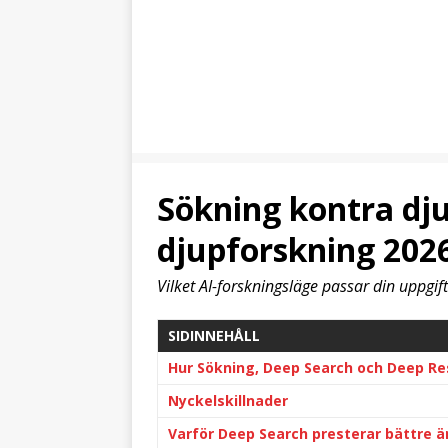
Sökning kontra dj
djupforskning 202
Vilket AI-forskningsläge passar din uppgif
SIDINNEHÅLL
Hur Sökning, Deep Search och Deep Re
Nyckelskillnader
Varför Deep Search presterar bättre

Your objective ▸ Once the pictures are dropped, set down everything else in the records exactly.

Output of the task ▸
Sökning kontra dj
djupforskning 202
Vilket AI-forskningsläge passar din uppgif
SIDINNEHÅLL
Hur Sökning, Deep Search och Deep Re
Nyckelskillnader
Varför Deep Search presterar bättre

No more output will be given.